Configuration	Key Finding	Description
Full DSP (RL/TD Formulation)	Optimal Pareto	\(\lambda=1,\gamma=1\) degenerates to online supervision.
w/o RL (Pure Supervised Fine-tuning)	Weaker than RL (§A.8)	Validates TD formulation over pure supervision.
Non-contextual dynamic optimization (Bayesian)	Inferior to Neural Predictor (§A.7)	Proves the need for a trajectory-aware predictor.
Decoupled vs. Budget-exhausted collection	Latter is systematically conservative	Samples must be recorded at true failure points.

Key Findings¶

Optimal \(k\) fluctuates within the same task (max 3.53 / min 1.60 / var 1.46), fundamentally justifying the need for dynamic \(k\).
Prompt tokens are the primary source of waste, not generation tokens. Significant cost savings come from avoiding repeated long prompts during invalid speculations.
The knobs are truly continuously tunable: Adjusting \(\tau\) from 0.5 to 0.99 or offset from 1 to 2 smoothly slides latency and cost along the Pareto front.

Highlights & Insights¶

Translating "how many steps to speculate" into "state-value" is the most clever part: By setting the reward as +1 for a match and 0 (terminating) otherwise, the return naturally equals the expected speculative steps. This transforms a heuristic tuning problem into a theoretically grounded value estimation problem.
"Recording samples at actual failure points" is a subtle but crucial detail: It breaks the negative feedback loop of "conservative prediction → seeing only short samples → even more conservative prediction," making unbiased online learning possible.
Dual predictors + Full asynchrony cleanly engineer "learning while serving": Training never blocks inference, and weights are hot-synced.
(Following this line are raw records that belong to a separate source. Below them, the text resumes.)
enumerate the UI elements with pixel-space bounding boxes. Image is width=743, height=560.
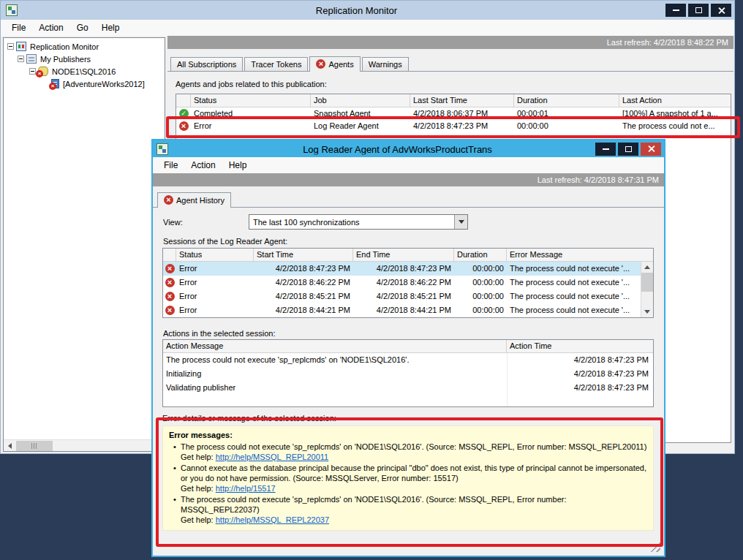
menu-help[interactable]: Help (95, 21, 127, 34)
horizontal-scrollbar-track[interactable] (53, 440, 153, 451)
bullet-icon (169, 494, 181, 504)
tree-item-node1-sql2016[interactable]: NODE1\SQL2016 (4, 65, 165, 77)
column-header-duration[interactable]: Duration (454, 249, 507, 261)
column-header-status-icon[interactable] (163, 249, 176, 261)
scroll-up-button[interactable] (641, 262, 653, 273)
tab-agent-history[interactable]: Agent History (157, 192, 231, 208)
end-time-cell: 4/2/2018 8:44:21 PM (353, 303, 454, 317)
tab-agents[interactable]: Agents (309, 56, 360, 72)
menu-action[interactable]: Action (184, 159, 222, 172)
help-link[interactable]: http://help/MSSQL_REPL22037 (216, 515, 329, 524)
column-header-status[interactable]: Status (176, 249, 254, 261)
tree-item-replication-monitor[interactable]: Replication Monitor (4, 40, 165, 53)
start-time-cell: 4/2/2018 8:45:21 PM (254, 290, 353, 303)
session-row[interactable]: Error 4/2/2018 8:44:21 PM 4/2/2018 8:44:… (163, 303, 641, 317)
column-header-status-icon[interactable] (176, 94, 191, 107)
tab-all-subscriptions[interactable]: All Subscriptions (170, 57, 243, 71)
minimize-button[interactable] (665, 4, 686, 17)
maximize-button[interactable] (688, 4, 709, 17)
error-icon (316, 59, 325, 69)
column-header-status[interactable]: Status (191, 94, 311, 107)
error-details-panel: Error messages: The process could not ex… (162, 425, 654, 531)
chevron-down-icon[interactable] (454, 215, 467, 229)
agents-caption: Agents and jobs related to this publicat… (167, 72, 733, 94)
action-message-cell: Validating publisher (163, 381, 507, 395)
duration-cell: 00:00:00 (514, 120, 619, 132)
collapse-icon[interactable] (7, 43, 14, 50)
log-reader-agent-window: Log Reader Agent of AdvWorksProductTrans… (151, 139, 665, 557)
duration-cell: 00:00:00 (454, 303, 507, 317)
close-icon (647, 145, 655, 153)
menu-file[interactable]: File (157, 159, 184, 172)
scroll-left-button[interactable] (4, 440, 15, 452)
job-cell: Log Reader Agent (311, 120, 410, 132)
maximize-button[interactable] (618, 143, 638, 156)
help-link[interactable]: http://help/MSSQL_REPL20011 (216, 453, 329, 461)
publication-tabs: All Subscriptions Tracer Tokens Agents W… (170, 56, 410, 71)
session-row[interactable]: Error 4/2/2018 8:45:21 PM 4/2/2018 8:45:… (163, 290, 641, 303)
status-icon-cell (163, 290, 176, 303)
publishers-icon (26, 54, 37, 64)
menu-action[interactable]: Action (32, 21, 69, 34)
column-header-action-time[interactable]: Action Time (507, 340, 653, 352)
console-tree-panel: Replication Monitor My Publishers NODE1\… (3, 37, 165, 452)
error-icon (179, 121, 189, 131)
session-row-selected[interactable]: Error 4/2/2018 8:47:23 PM 4/2/2018 8:47:… (163, 262, 641, 276)
sessions-table-header: Status Start Time End Time Duration Erro… (163, 249, 653, 262)
tree-item-adventureworks2012[interactable]: [AdventureWorks2012] (4, 77, 165, 90)
error-message-cell: The process could not execute '... (507, 290, 641, 303)
status-cell: Error (191, 120, 311, 132)
close-button[interactable] (711, 4, 731, 17)
horizontal-scrollbar-thumb[interactable] (16, 441, 53, 451)
tree-horizontal-scrollbar[interactable] (4, 439, 165, 451)
tab-warnings[interactable]: Warnings (362, 57, 409, 71)
main-titlebar[interactable]: Replication Monitor (1, 1, 734, 20)
scroll-down-button[interactable] (641, 306, 653, 317)
status-cell: Error (176, 262, 254, 276)
agent-titlebar[interactable]: Log Reader Agent of AdvWorksProductTrans (153, 140, 664, 157)
last-action-cell: The process could not e... (619, 120, 731, 132)
sessions-vertical-scrollbar[interactable] (641, 262, 653, 317)
column-header-error-message[interactable]: Error Message (507, 249, 653, 261)
error-icon (165, 292, 175, 301)
tab-tracer-tokens[interactable]: Tracer Tokens (244, 57, 308, 71)
action-row[interactable]: Initializing 4/2/2018 8:47:23 PM (163, 367, 653, 381)
collapse-icon[interactable] (29, 68, 36, 75)
column-header-start-time[interactable]: Start Time (254, 249, 353, 261)
collapse-icon[interactable] (18, 56, 24, 62)
menu-file[interactable]: File (5, 21, 32, 34)
view-dropdown[interactable]: The last 100 synchronizations (249, 214, 468, 230)
action-row[interactable]: Validating publisher 4/2/2018 8:47:23 PM (163, 381, 653, 395)
status-icon-cell (176, 120, 191, 132)
error-badge-icon (49, 83, 56, 90)
agent-last-refresh-bar: Last refresh: 4/2/2018 8:47:31 PM (153, 173, 664, 186)
help-link[interactable]: http://help/15517 (216, 484, 276, 493)
minimize-button[interactable] (595, 143, 616, 156)
agent-window-title: Log Reader Agent of AdvWorksProductTrans (211, 143, 584, 154)
agent-row-log-reader-agent[interactable]: Error Log Reader Agent 4/2/2018 8:47:23 … (176, 120, 731, 132)
action-message-cell: The process could not execute 'sp_replcm… (163, 353, 507, 367)
close-button[interactable] (641, 143, 661, 156)
agent-row-snapshot-agent[interactable]: Completed Snapshot Agent 4/2/2018 8:06:3… (176, 107, 731, 120)
actions-table: Action Message Action Time The process c… (162, 339, 654, 407)
vertical-scrollbar-track[interactable] (641, 292, 653, 306)
status-icon-cell (163, 303, 176, 317)
view-dropdown-value: The last 100 synchronizations (249, 218, 454, 227)
column-header-last-start-time[interactable]: Last Start Time (410, 94, 514, 107)
resize-grip[interactable] (650, 542, 660, 552)
column-header-last-action[interactable]: Last Action (619, 94, 731, 107)
action-row[interactable]: The process could not execute 'sp_replcm… (163, 353, 653, 367)
menu-go[interactable]: Go (70, 21, 95, 34)
maximize-icon (695, 7, 702, 13)
column-header-end-time[interactable]: End Time (353, 249, 454, 261)
column-header-job[interactable]: Job (311, 94, 410, 107)
error-message-text: Cannot execute as the database principal… (181, 463, 646, 483)
session-row[interactable]: Error 4/2/2018 8:46:22 PM 4/2/2018 8:46:… (163, 276, 641, 290)
column-header-duration[interactable]: Duration (514, 94, 619, 107)
column-header-action-message[interactable]: Action Message (163, 340, 507, 352)
error-message-item: Cannot execute as the database principal… (169, 463, 647, 493)
menu-help[interactable]: Help (222, 159, 254, 172)
error-message-item: The process could not execute 'sp_replcm… (169, 494, 647, 525)
tree-item-my-publishers[interactable]: My Publishers (4, 53, 165, 65)
vertical-scrollbar-thumb[interactable] (641, 273, 653, 292)
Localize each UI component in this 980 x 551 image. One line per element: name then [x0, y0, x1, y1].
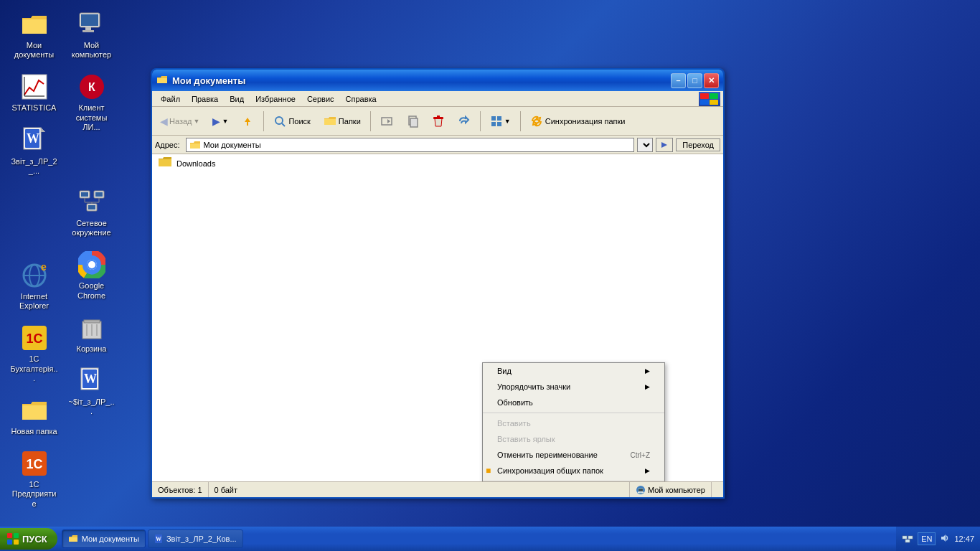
desktop-icon-korzina[interactable]: Корзина	[65, 311, 118, 357]
folders-button[interactable]: Папки	[319, 112, 366, 131]
desktop-icon-1c-pred[interactable]: 1С 1СПредприятие	[7, 446, 61, 512]
ctx-view-label: Вид	[497, 367, 512, 375]
desktop-icon-google-chrome[interactable]: Google Chrome	[65, 248, 118, 303]
desktop-icon-zvit[interactable]: W Звіт_з_ЛР_2_...	[7, 123, 61, 179]
start-button[interactable]: ПУСК	[0, 528, 57, 550]
window-titlebar: Мои документы – □ ✕	[152, 70, 723, 91]
ctx-view[interactable]: Вид ▶	[483, 363, 664, 379]
search-button[interactable]: Поиск	[268, 112, 315, 131]
taskbar-item-my-docs[interactable]: Мои документы	[62, 529, 146, 548]
close-button[interactable]: ✕	[704, 73, 719, 88]
desktop-icons-col2: Мойкомпьютер К Клиентсистемы ЛИ...	[65, 7, 118, 419]
file-content-area[interactable]: Downloads Вид ▶ Упорядочить значки ▶ Обн…	[152, 154, 723, 481]
ie-label: InternetExplorer	[19, 292, 49, 311]
svg-rect-9	[81, 14, 98, 26]
svg-rect-17	[95, 192, 103, 197]
svg-rect-15	[81, 192, 88, 197]
desktop-icon-new-folder[interactable]: Новая папка	[7, 393, 61, 439]
desktop: Моидокументы STATISTICA	[0, 0, 980, 551]
svg-text:W: W	[84, 372, 97, 386]
copy-button[interactable]	[401, 113, 424, 130]
menu-help[interactable]: Справка	[340, 93, 382, 105]
my-documents-icon	[20, 10, 49, 39]
go-button[interactable]: Переход	[676, 138, 720, 151]
google-chrome-icon	[77, 250, 106, 279]
ctx-arrange[interactable]: Упорядочить значки ▶	[483, 379, 664, 395]
menu-view[interactable]: Вид	[224, 93, 250, 105]
address-input[interactable]: Мои документы	[186, 138, 635, 152]
new-folder-icon	[20, 396, 49, 425]
svg-marker-5	[41, 128, 45, 132]
sync-button[interactable]: Синхронизация папки	[525, 112, 631, 131]
my-documents-label: Моидокументы	[14, 41, 55, 60]
status-computer: 💻 Мой компьютер	[630, 482, 712, 497]
new-folder-label: Новая папка	[11, 427, 57, 436]
desktop-icons: Моидокументы STATISTICA	[7, 7, 61, 179]
downloads-folder-icon	[158, 156, 172, 171]
menu-favorites[interactable]: Избранное	[250, 93, 301, 105]
delete-button[interactable]	[427, 113, 450, 130]
svg-text:1С: 1С	[26, 331, 42, 346]
undo-button[interactable]	[453, 113, 476, 130]
desktop-icon-zvit2[interactable]: W ~$іт_з_ЛР_...	[65, 364, 118, 419]
korzina-icon	[77, 314, 106, 342]
menu-service[interactable]: Сервис	[301, 93, 340, 105]
tray-clock[interactable]: 12:47	[954, 534, 974, 543]
svg-rect-11	[83, 30, 94, 32]
up-button[interactable]	[236, 113, 259, 130]
ctx-arrange-label: Упорядочить значки	[497, 382, 570, 391]
views-button[interactable]: ▼	[485, 113, 516, 130]
desktop-icon-klient[interactable]: К Клиентсистемы ЛИ...	[65, 70, 118, 135]
window-statusbar: Объектов: 1 0 байт 💻 Мой компьютер	[152, 481, 723, 497]
taskbar: ПУСК Мои документы W Звіт_з_ЛР_2_Ков...	[0, 527, 980, 551]
ctx-arrange-arrow: ▶	[645, 383, 650, 390]
maximize-button[interactable]: □	[687, 73, 702, 88]
window-title-icon	[156, 75, 168, 86]
back-button[interactable]: ◀ Назад ▼	[155, 113, 204, 129]
objects-count: Объектов: 1	[158, 486, 202, 494]
network-label: Сетевоеокружение	[72, 219, 110, 237]
tray-lang[interactable]: EN	[918, 532, 936, 545]
ctx-undo-rename[interactable]: Отменить переименование Ctrl+Z	[483, 447, 664, 463]
svg-text:W: W	[27, 131, 39, 146]
move-button[interactable]	[375, 113, 398, 130]
ctx-paste-shortcut-label: Вставить ярлык	[497, 435, 555, 443]
go-arrow[interactable]	[656, 138, 673, 152]
forward-button[interactable]: ▶ ▼	[207, 113, 233, 129]
ctx-undo-rename-shortcut: Ctrl+Z	[631, 451, 651, 459]
svg-rect-19	[88, 205, 95, 209]
taskbar-tray: EN 12:47	[896, 527, 980, 551]
toolbar-sep4	[520, 111, 521, 131]
address-dropdown[interactable]	[637, 138, 653, 152]
svg-text:К: К	[88, 81, 95, 93]
desktop-icon-1c-buh[interactable]: 1С 1СБухгалтерія...	[7, 321, 61, 386]
desktop-icon-ie[interactable]: e InternetExplorer	[7, 258, 61, 314]
desktop-icon-my-computer[interactable]: Мойкомпьютер	[65, 7, 118, 62]
taskbar-items: Мои документы W Звіт_з_ЛР_2_Ков...	[62, 529, 896, 548]
svg-rect-46	[700, 100, 709, 105]
menu-edit[interactable]: Правка	[186, 93, 224, 105]
svg-rect-44	[700, 93, 709, 99]
svg-rect-70	[908, 536, 913, 539]
desktop-icon-my-documents[interactable]: Моидокументы	[7, 7, 61, 62]
computer-label: Мой компьютер	[648, 486, 705, 494]
menu-file[interactable]: Файл	[155, 93, 186, 105]
window-menubar: Файл Правка Вид Избранное Сервис Справка	[152, 91, 723, 107]
svg-rect-59	[497, 122, 501, 126]
1c-buh-icon: 1С	[20, 324, 49, 352]
tray-sound-icon[interactable]	[940, 533, 950, 545]
start-button-label: ПУСК	[22, 534, 47, 545]
network-icon	[77, 188, 106, 217]
ctx-sync-folders[interactable]: ■ Синхронизация общих папок ▶	[483, 463, 664, 479]
ctx-view-arrow: ▶	[645, 367, 650, 375]
ctx-refresh[interactable]: Обновить	[483, 395, 664, 410]
desktop-icon-statistica[interactable]: STATISTICA	[7, 70, 61, 116]
svg-rect-58	[491, 122, 496, 126]
minimize-button[interactable]: –	[671, 73, 686, 88]
desktop-icon-network[interactable]: Сетевоеокружение	[65, 185, 118, 240]
file-item-downloads[interactable]: Downloads	[152, 154, 723, 173]
zvit-icon: W	[20, 126, 49, 155]
svg-point-27	[88, 261, 95, 268]
taskbar-item-zvit[interactable]: W Звіт_з_ЛР_2_Ков...	[148, 529, 243, 548]
address-label: Адрес:	[155, 141, 180, 149]
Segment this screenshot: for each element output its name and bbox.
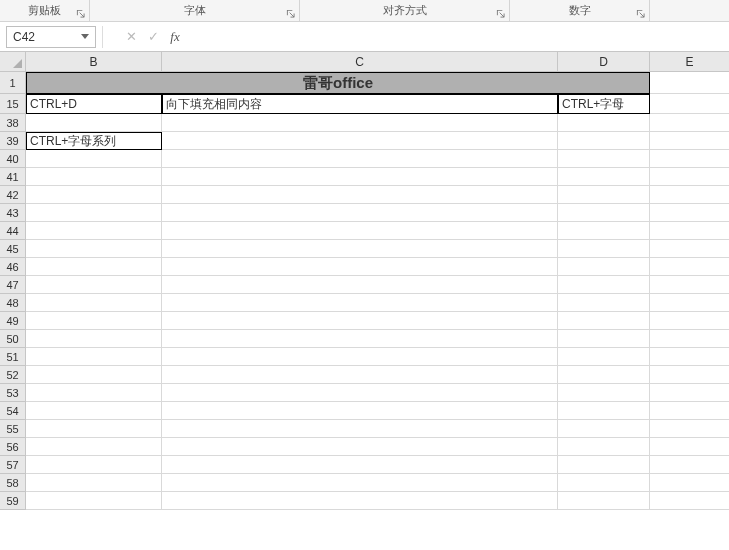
cell[interactable] <box>558 420 650 438</box>
dialog-launcher-icon[interactable] <box>74 7 86 19</box>
cell[interactable] <box>558 384 650 402</box>
row-header[interactable]: 43 <box>0 204 26 222</box>
cell[interactable] <box>26 276 162 294</box>
cell[interactable] <box>558 114 650 132</box>
row-header[interactable]: 40 <box>0 150 26 168</box>
dialog-launcher-icon[interactable] <box>634 7 646 19</box>
cell[interactable] <box>558 168 650 186</box>
cell[interactable] <box>26 438 162 456</box>
row-header[interactable]: 42 <box>0 186 26 204</box>
row-header[interactable]: 55 <box>0 420 26 438</box>
cell[interactable] <box>650 132 729 150</box>
cell[interactable] <box>162 474 558 492</box>
cell[interactable] <box>558 294 650 312</box>
cell[interactable] <box>650 294 729 312</box>
cell[interactable] <box>162 492 558 510</box>
cell[interactable] <box>558 348 650 366</box>
cell[interactable] <box>162 312 558 330</box>
cell[interactable] <box>162 384 558 402</box>
cell[interactable] <box>26 456 162 474</box>
row-header[interactable]: 50 <box>0 330 26 348</box>
column-header-c[interactable]: C <box>162 52 558 72</box>
cell[interactable] <box>558 312 650 330</box>
row-header[interactable]: 41 <box>0 168 26 186</box>
row-header[interactable]: 51 <box>0 348 26 366</box>
cell[interactable] <box>162 294 558 312</box>
cell[interactable] <box>650 366 729 384</box>
cell[interactable] <box>26 150 162 168</box>
cell[interactable] <box>558 456 650 474</box>
cell[interactable] <box>650 474 729 492</box>
cell[interactable] <box>26 474 162 492</box>
cell[interactable] <box>650 114 729 132</box>
name-box[interactable]: C42 <box>6 26 96 48</box>
cell[interactable] <box>650 312 729 330</box>
cell[interactable] <box>162 366 558 384</box>
cell[interactable] <box>26 168 162 186</box>
cell[interactable] <box>650 438 729 456</box>
title-merged-cell[interactable]: 雷哥office <box>26 72 650 94</box>
cell[interactable] <box>558 366 650 384</box>
cell[interactable] <box>162 150 558 168</box>
cell[interactable] <box>162 114 558 132</box>
cell[interactable] <box>650 492 729 510</box>
cell[interactable] <box>650 240 729 258</box>
row-header[interactable]: 47 <box>0 276 26 294</box>
cell[interactable] <box>26 384 162 402</box>
cell[interactable] <box>650 204 729 222</box>
cell[interactable] <box>26 366 162 384</box>
cell[interactable] <box>558 204 650 222</box>
cell[interactable] <box>650 330 729 348</box>
cell[interactable] <box>650 384 729 402</box>
column-header-b[interactable]: B <box>26 52 162 72</box>
cell[interactable]: 向下填充相同内容 <box>162 94 558 114</box>
cell[interactable] <box>26 402 162 420</box>
cell[interactable] <box>650 402 729 420</box>
cell[interactable] <box>558 402 650 420</box>
cell[interactable] <box>26 420 162 438</box>
cell[interactable] <box>26 492 162 510</box>
cell[interactable] <box>26 294 162 312</box>
row-header[interactable]: 53 <box>0 384 26 402</box>
chevron-down-icon[interactable] <box>81 34 89 39</box>
cell[interactable] <box>162 402 558 420</box>
cell[interactable] <box>558 438 650 456</box>
cell[interactable] <box>162 222 558 240</box>
cell[interactable] <box>650 94 729 114</box>
row-header[interactable]: 46 <box>0 258 26 276</box>
cell[interactable] <box>26 114 162 132</box>
cell[interactable]: CTRL+D <box>26 94 162 114</box>
row-header[interactable]: 54 <box>0 402 26 420</box>
row-header[interactable]: 1 <box>0 72 26 94</box>
cell[interactable] <box>26 330 162 348</box>
cell[interactable] <box>650 276 729 294</box>
cell[interactable] <box>26 222 162 240</box>
cell[interactable] <box>558 240 650 258</box>
cell[interactable] <box>558 150 650 168</box>
cell[interactable] <box>162 276 558 294</box>
confirm-entry-button[interactable]: ✓ <box>142 26 164 48</box>
cell[interactable] <box>650 168 729 186</box>
row-header[interactable]: 38 <box>0 114 26 132</box>
column-header-d[interactable]: D <box>558 52 650 72</box>
cell[interactable] <box>558 492 650 510</box>
cell[interactable] <box>558 474 650 492</box>
column-header-e[interactable]: E <box>650 52 729 72</box>
row-header[interactable]: 58 <box>0 474 26 492</box>
row-header[interactable]: 59 <box>0 492 26 510</box>
insert-function-button[interactable]: fx <box>164 26 186 48</box>
row-header[interactable]: 45 <box>0 240 26 258</box>
cell[interactable] <box>26 258 162 276</box>
row-header[interactable]: 52 <box>0 366 26 384</box>
cell[interactable] <box>558 132 650 150</box>
cell[interactable] <box>558 330 650 348</box>
row-header[interactable]: 15 <box>0 94 26 114</box>
dialog-launcher-icon[interactable] <box>284 7 296 19</box>
formula-input[interactable] <box>186 26 729 48</box>
cell[interactable] <box>558 276 650 294</box>
cell[interactable] <box>650 186 729 204</box>
cell[interactable] <box>26 348 162 366</box>
cell[interactable] <box>26 240 162 258</box>
cell[interactable] <box>650 456 729 474</box>
cell[interactable] <box>650 258 729 276</box>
This decoupled paradigm is applicable to other online adaptation scenarios.

Limitations & Future Work¶

The lossless guarantee is inherited entirely from the ISP mechanism (relying on T's policy); if the underlying speculative paradigm changes, the cost arguments may not hold.
Predictor requires cold-start: Although online learning requires no pre-deployment preparation, early-stage predictions might be inaccurate until the system warms up.
Benchmark scope is limited to two agent benchmarks and specific model families; its performance on longer-range or more irregular mismatch patterns requires further validation.

vs ISP (Interactive Speculative Planning): ISP pioneered lossless zero-training speculative agent planning but used fixed \(k\); DSP improves on this with dynamic predictors and user knobs.
vs Speculative Decoding: DSP elevates the "draft and verify" concept from the token level to the "action/planning step" level and solves the dynamic step length problem.
vs System 1.x / EcoAct: These methods lack lossless guarantees or require significant pre-training/prompt tuning; DSP's selling point is losslessness + zero-deployment prep + user control.

Rating¶

Novelty: ⭐⭐⭐⭐⭐ Formalizing step length as state-value prediction with online TD is novel and self-consistent.
Experimental Thoroughness: ⭐⭐⭐⭐ Solid across multiple benchmarks and backbones, though could benefit from more diverse real-world agent tasks.
Writing Quality: ⭐⭐⭐⭐ Clear motivation supported by empirical data.
Value: ⭐⭐⭐⭐⭐ High practical value by targeting the latency and cost pain points of LLM agent deployment.